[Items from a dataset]
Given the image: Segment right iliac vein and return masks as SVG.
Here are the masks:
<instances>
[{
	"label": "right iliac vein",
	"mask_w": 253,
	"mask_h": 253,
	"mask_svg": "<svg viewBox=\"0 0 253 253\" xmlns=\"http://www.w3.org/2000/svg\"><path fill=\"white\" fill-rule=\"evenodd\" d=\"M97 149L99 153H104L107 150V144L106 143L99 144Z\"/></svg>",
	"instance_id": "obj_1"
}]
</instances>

## ABOUT THIS EXERCISE
Your answer must be an exact copy of all the entries.

## RESULT
Given the image: Segment right iliac vein and return masks as SVG.
Here are the masks:
<instances>
[{
	"label": "right iliac vein",
	"mask_w": 253,
	"mask_h": 253,
	"mask_svg": "<svg viewBox=\"0 0 253 253\" xmlns=\"http://www.w3.org/2000/svg\"><path fill=\"white\" fill-rule=\"evenodd\" d=\"M97 149L99 153H104L107 150V144L106 143L99 144Z\"/></svg>",
	"instance_id": "obj_1"
}]
</instances>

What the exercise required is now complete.